Papa? Gilang bahkan tidak merasakan kalau ia masih mempunyai seorang Papa. Enam belas tahun hidup nya ia lewatkan tanpa kehadiran sosok Papa yang sesungguhnya.
"Papa akuin dulu papa benci kamu, sangat benci. Papa kirim kamu ke rumah omah, biar papa bisa redamin amarah itu, papa ga ngasingin kamu Lang, apalagi misahin kamu sama Ghifari. Papa cuma gamau Gilang kecil tersakiti karena kemarahan Papa." Entah kemasukan setan darimana, nada bicara Fadli melembut.
Sedangkan Gilang, laki-laki itu berbalik, berhadapan langsung dengan orang yang mempunyai mata yang mirip dengan nya dalam jarak lima meter. Dulu, tidak pernah terbayangkan di benak Gilang kalau semua hal ini qkan terjadi. Kalau boleh disuruh, ia juga tidak mau membenci Papa nya sendiri, apalagi Ghifari.
"Sekarang papa sadar, papa ga boleh tutup mata dengan semua ini. Papa harus ikhlas kalo mama kamu memang sudah di takdirkan meninggal, bukan karena kamu. Maafin papa Lang, maafin papa selalu menyalahkan kamu, tolong maafin."
"Kamu berubah, apa cuma untuk papa dan Ghifari atau semua orang?"
Segampang itu ia mengucapkan kata maaf? Setelah bertahun-tahun melukai jiwa Gilang tanpa ampun. Gilang yang sekarang juga muncul karena ulah pria itu! Gilang yang angkuh, Gilang yang dingin, Gilang yang tak tersentuh, Gilang yang tidak mudah di rayu hanya dengan kata-kata.
"Jawab, nak."
"Pa, asal papa tau kalo dulu hidup aku baik-baik aja sebelum kejadian itu, oke aku terima papa nyalahin aku tapi kenapa harus buang aku ke Surabaya? Dan kenapa setelah aku nyaman tinggal sama omah, papa balikin aku ke Jakarta? Buat apa aku kembali ke rumah ini cuma jadi bahan perbedaan antara aku dan Ghifari? Apa cuma itu guna nya aku disini? Mengingatkan papa kalau papa juga punya anak brengsek selain anak baik-baik?"
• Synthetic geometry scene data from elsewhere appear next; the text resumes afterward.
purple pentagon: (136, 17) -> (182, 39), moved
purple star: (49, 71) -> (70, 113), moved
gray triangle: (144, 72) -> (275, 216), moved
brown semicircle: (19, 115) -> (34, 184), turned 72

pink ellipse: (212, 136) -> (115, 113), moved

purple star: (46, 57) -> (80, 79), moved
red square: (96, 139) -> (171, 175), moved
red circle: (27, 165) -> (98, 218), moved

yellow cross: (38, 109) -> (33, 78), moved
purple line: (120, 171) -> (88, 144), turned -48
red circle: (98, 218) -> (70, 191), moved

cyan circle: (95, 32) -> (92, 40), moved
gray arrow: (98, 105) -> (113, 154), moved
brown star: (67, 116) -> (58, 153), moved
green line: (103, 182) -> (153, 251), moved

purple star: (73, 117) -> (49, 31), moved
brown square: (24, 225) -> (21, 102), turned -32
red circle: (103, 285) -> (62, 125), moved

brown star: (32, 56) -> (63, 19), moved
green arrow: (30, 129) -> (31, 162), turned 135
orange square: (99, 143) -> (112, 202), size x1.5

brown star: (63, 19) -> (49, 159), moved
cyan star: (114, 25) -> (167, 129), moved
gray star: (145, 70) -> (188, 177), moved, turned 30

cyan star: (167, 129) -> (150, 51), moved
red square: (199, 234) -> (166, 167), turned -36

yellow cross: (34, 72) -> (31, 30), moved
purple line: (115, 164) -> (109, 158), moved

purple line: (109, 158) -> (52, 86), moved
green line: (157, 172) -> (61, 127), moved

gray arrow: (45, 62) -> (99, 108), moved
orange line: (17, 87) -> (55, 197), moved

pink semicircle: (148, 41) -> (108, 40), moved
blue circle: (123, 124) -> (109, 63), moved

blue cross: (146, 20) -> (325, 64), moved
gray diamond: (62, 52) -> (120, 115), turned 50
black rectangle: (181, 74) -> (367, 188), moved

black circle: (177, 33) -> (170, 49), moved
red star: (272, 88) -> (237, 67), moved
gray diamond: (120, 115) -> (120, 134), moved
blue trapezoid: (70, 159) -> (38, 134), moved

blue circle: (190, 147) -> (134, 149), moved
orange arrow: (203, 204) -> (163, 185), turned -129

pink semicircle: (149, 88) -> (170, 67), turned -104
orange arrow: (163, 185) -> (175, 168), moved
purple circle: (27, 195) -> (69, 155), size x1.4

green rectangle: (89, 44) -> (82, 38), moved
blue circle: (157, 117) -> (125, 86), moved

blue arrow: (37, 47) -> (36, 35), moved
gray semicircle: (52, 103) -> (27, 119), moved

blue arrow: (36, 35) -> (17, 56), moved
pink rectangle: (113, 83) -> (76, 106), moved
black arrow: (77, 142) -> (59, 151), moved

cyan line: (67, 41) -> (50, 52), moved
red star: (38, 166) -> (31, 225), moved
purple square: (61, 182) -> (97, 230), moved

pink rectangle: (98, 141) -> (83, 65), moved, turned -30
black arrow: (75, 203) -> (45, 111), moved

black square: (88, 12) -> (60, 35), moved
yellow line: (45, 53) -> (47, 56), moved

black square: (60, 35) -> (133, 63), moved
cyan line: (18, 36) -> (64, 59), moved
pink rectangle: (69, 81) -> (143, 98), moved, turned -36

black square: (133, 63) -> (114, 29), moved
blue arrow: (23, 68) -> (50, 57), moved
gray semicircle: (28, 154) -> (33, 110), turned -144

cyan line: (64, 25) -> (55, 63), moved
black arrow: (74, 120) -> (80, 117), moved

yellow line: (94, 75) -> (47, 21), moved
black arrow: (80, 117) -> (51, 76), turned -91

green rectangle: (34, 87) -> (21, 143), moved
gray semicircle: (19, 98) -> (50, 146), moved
"Lang..." hanya itu respon yang bisa di keluarkan mulut Fadli, jantung nya terasa sesak, menyadari kalau Gilang ikut terluka, juga karena kalimat tadi adalah kalimat terpanjang Gilang yang pernah ia berikan.
"Sepuluh tahun kejadian itu, sudah lama sekali. Apakah kita harus tetap begini? Apakah mama bahagia disana?"
"Papa baru mikirin hal itu sekarang? Kemana aja kemarin-kemarin?"
"Maafin papa nak, maafin."
Gilang tertawa miris, lalu membalikan tubuh nya. Lebih baik ia tidur di rumah Acong sekarang.
----
"Lo tuh ga bisa kayak gini terus," Acong berkata pelan sambil mengeluarkan kaset fifa terbaru nya. "Pikirin juga mama lo disana. Sekarang papa lo udah tobat, terus lo gamau gitu kehidupan lo kembali?"
Gilang tidak menjawab, ia menatap lurus ke atas. "Aih kenapa gue ngomong nya kayak motivator-motivator gitu sih?"
Saat layar televisi Acong sudah nyala dan menampilkan fitur pemain bola disana, tapi ia tetap tidak mendapat jawaban kecuali suara Gilang yang berkata "Halo".
Acong menoleh, mendapati teman nya itu ternyata sedang telfonan. "Ica ya?"
Gilang mengangguk. "LANG PAKE DULU BAJU NYA!"
KAMU SEDANG MEMBACA
Nunca
Подростковая литература[SEBAGIAN PART DI PRIVATE] Apakah takdir selalu seperti ini? Menyakitkan? Grafisa tidak mengerti, mengapa semua nya harus sementara, ketika kita mau hal itu untuk selamanya? Tidak, Grafisa sama sekali tidak mengerti. Takdir selalu selucu itu, membua...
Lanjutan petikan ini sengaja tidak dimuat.